• **WORK ORDER**
Output the data below exactly as it is, dropping the pictures from your copy.

• **DATA LISTING**
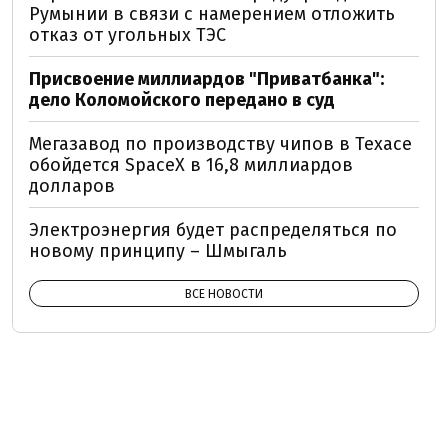
Румынии в связи с намерением отложить
отказ от угольных ТЭС
Присвоение миллиардов "Приватбанка":
дело Коломойского передано в суд
Мегазавод по производству чипов в Техасе
обойдется SpaceX в 16,8 миллиардов
долларов
Электроэнергия будет распределяться по
новому принципу – Шмыгаль
ВСЕ НОВОСТИ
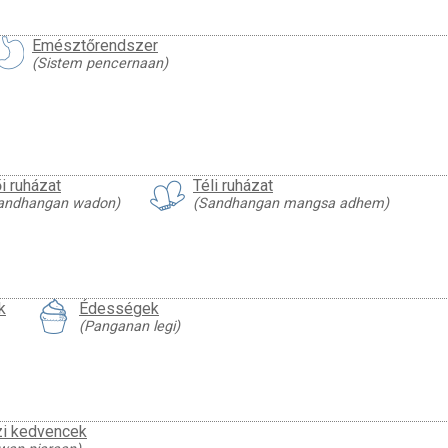
Emésztőrendszer
(Sistem pencernaan)
i ruházat
Téli ruházat
andhangan wadon)
(Sandhangan mangsa adhem)
k
Édességek
(Panganan legi)
i kedvencek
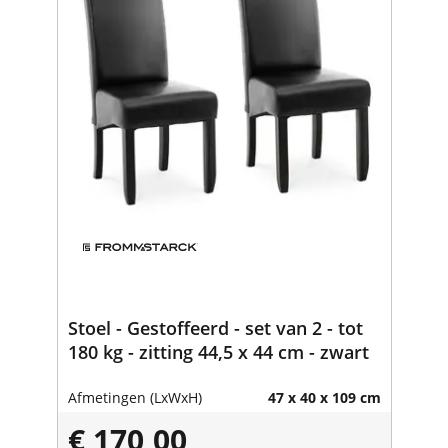
Stoel - Gestoffeerd - set van 2 - tot
180 kg - zitting 44,5 x 44 cm - zwart
Afmetingen (LxWxH)
47 x 40 x 109 cm
€ 170,00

• **RESPONSE**
Румынии в связи с намерением отложить
отказ от угольных ТЭС
Присвоение миллиардов "Приватбанка":
дело Коломойского передано в суд
Мегазавод по производству чипов в Техасе
обойдется SpaceX в 16,8 миллиардов
долларов
Электроэнергия будет распределяться по
новому принципу – Шмыгаль
ВСЕ НОВОСТИ
Emésztőrendszer
(Sistem pencernaan)
i ruházat
Téli ruházat
andhangan wadon)
(Sandhangan mangsa adhem)
k
Édességek
(Panganan legi)
i kedvencek
Stoel - Gestoffeerd - set van 2 - tot
180 kg - zitting 44,5 x 44 cm - zwart
Afmetingen (LxWxH)
47 x 40 x 109 cm
€ 170,00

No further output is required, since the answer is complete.